この「万能リモコン」の登場により、ClaudeやManusといったAIアシスタントが、あなたの代わりにGoogle Workspaceを直接、かつ安全に操作できるようになったのです。これにより、ただの「相談相手」だったAIが、具体的な作業をこなしてくれる「同僚」へと進化します。
| 項目 | 何ができるようになるか(非エンジニア向け解説) |
|---|---|
| 対応サービス | Gmail、カレンダー、Drive、スプレッドシート、ドキュメントなど、ほぼ全て |
| 出力形式 | AIが理解しやすい構造化データ(JSON)で結果を返す |
| 連携先 | Claude、Manus、n8nなど、主要なAIエージェントや自動化ツール |
| MCPサーバー機能 | AIに「gwsリモコンの使い方」を瞬時に理解させることができる |

では、この「万能リモコン」を使うと、具体的にどんなことが可能になるのでしょうか。面倒なコマンドの例は抜きにして、「Before(これまで)」と「After(これから)」の比較で見ていきましょう。
Before: メールやチャットの文面を見ながら、参加者の空き時間を手作業で探し、会議を設定していた。
After: AIに「来週、A社の田中さんと打ち合わせを設定して」と頼むだけ。AIが自動で全員の空き時間を見つけ、最適な候補を提案、またはそのままカレンダーに登録してくれます。
Before: 毎週月曜の朝、自分のカレンダーを必死に確認し、その週のタスクを整理していた。
After: 毎週月曜の朝8時に、AIがあなたの今週の予定を分かりやすく要約したメールを自動で届けてくれます。
Before: 大事な会議の前、関連資料や過去のメールを探し回っていた。
After: AIが会議の30分前に、参加者との過去のやり取りや関連ドキュメントを自動で収集し、議事録のテンプレートまで用意してくれます。
Before: 毎日届く大量のメールを、手作業でフォルダ分けしたり、ラベルを付けたりしていた。
After: AIがメールの内容を理解し、「重要」「請求書」「プロジェクトA」といったラベルを自動で付けて整理してくれます。
Before: 毎月、同じような内容の請求書送付メールやレポート送付メールを作成していた。
After: AIに「今月の請求書、取引先各位に送っておいて」と指示するだけで、スプレッドシートのデータに基づいたメールが自動で送信されます。
Before: ファイル名のルールが人によってバラバラで、後から探すのが大変だった。
After: AIがファイル名やファイルの中身を解析し、「2026年」→「第1四半期」→「請求書」といった形で、自動的に正しいフォルダに整理してくれます。
Before: 新しいメンバーがプロジェクトに参加するたびに、一つひとつのファイルやフォルダの共有設定を手作業で行っていた。
After: AIに「新人の鈴木さんをプロジェクトAのフォルダに招待して」と頼むだけで、関連するすべての共有設定が一括で完了します。

こうした自動化は、やりたいことの複雑さに応じて3つのレベルに分けられます。
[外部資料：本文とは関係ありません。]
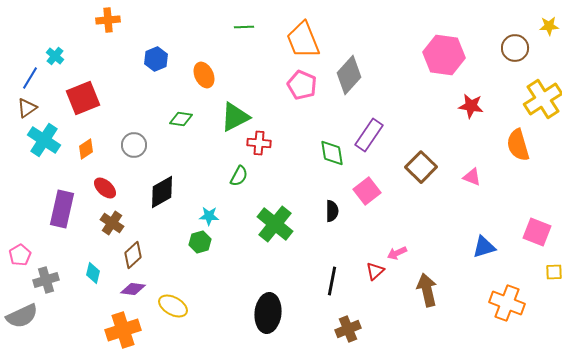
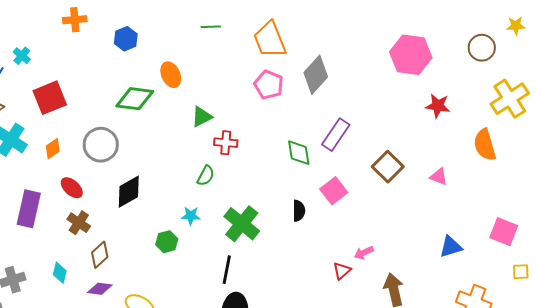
blue hexagon: (156, 59) -> (126, 39), moved
green triangle: (235, 117) -> (202, 117), size x0.7
green diamond: (181, 119) -> (135, 99), moved, size x1.6
gray circle: (134, 145) -> (101, 145), size x1.4
cyan star: (209, 216) -> (191, 216), moved
black line: (332, 281) -> (227, 270), moved

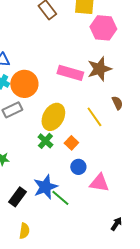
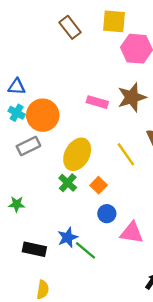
pink rectangle: (70, 73) -> (97, 102), size x0.7
blue star: (45, 187) -> (68, 237), size x0.7
black rectangle: (17, 197) -> (34, 249), turned 66

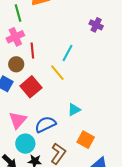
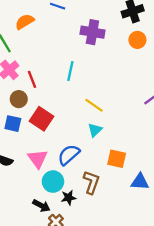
purple cross: (96, 25) -> (92, 32), size x1.5
yellow line: (57, 73) -> (94, 105), moved

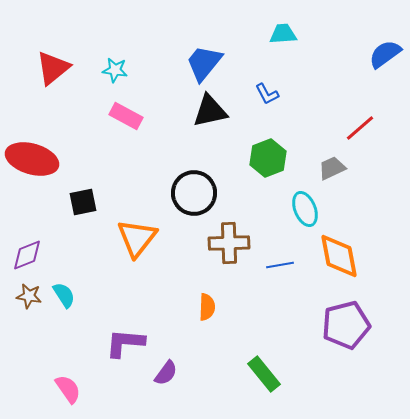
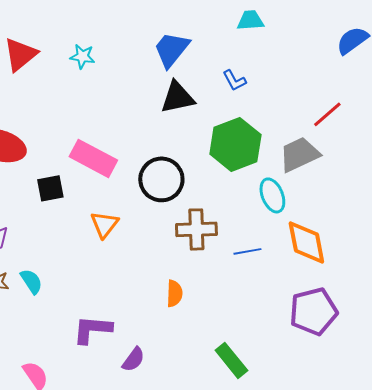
pink rectangle: (126, 116) -> (93, 158), moved, size x1.4
green hexagon: (268, 158) -> (235, 144), size x1.4
gray trapezoid: (332, 168) -> (299, 154), size x1.5
orange triangle: (137, 238) -> (104, 224), size x0.7

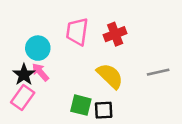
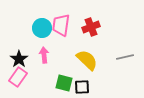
cyan circle: (38, 48) -> (42, 28), moved
pink arrow: (40, 72) -> (44, 55), moved, turned 35

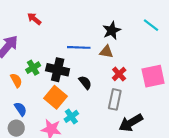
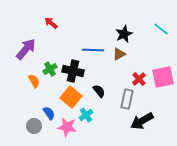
brown triangle: (106, 52) -> (119, 54), turned -40
red cross: (119, 74) -> (139, 79), moved
black semicircle: (85, 82) -> (99, 91), moved
blue semicircle: (20, 109) -> (49, 113), moved

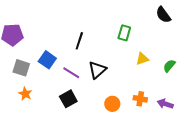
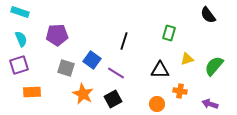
green semicircle: (169, 66) -> (214, 66), size x1.5
black triangle: (97, 70) -> (160, 70), moved, turned 42
orange star: (25, 94) -> (83, 94), moved, size x1.5
orange cross: (140, 99) -> (180, 91), moved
料理に例えてみましょう。
これは、決まった手順を毎回同じように実行する、最もシンプルな自動化です。
「Gmail担当」「カレンダー担当」「Slack担当」のように、複数のツール(n8nなど)を連携させて、より複雑な一連の流れを自動化します。
これが最も強力な方法です。優秀なAIアシスタント(Claude, Manusなど)に「いい感じのディナーを作って」と曖昧にお願いすると、冷蔵庫の中身(あなたのGoogle Workspace)を自分で確認し、判断しながら最適な料理を作ってくれます。
Google Workspace CLI(gws)の登場は、単なる効率化ツールの話ではありません。それは、あなたとGoogle Workspaceの間に「優秀なAIアシスタント」を配置し、人間の仕事を面倒な「作業」から、AIへの「指示」と「監督」へと進化させる、働き方の革命です。
もちろん、AIにすべてを任せられるわけではありません。自動化の成否を分けるのは、ツールの機能よりも**「どの業務を、どのように自動化したいか」という人間の意図**です。
まずは、あなたの日々の業務を棚卸しし、「繰り返し発生する」「手順が決まっている」「ミスが起きやすい」といった作業から、AIアシスタントに任せてみてはいかがでしょうか。その一歩が、あなたを単純作業から解放し、より創造的で価値のある仕事に集中させてくれるはずです。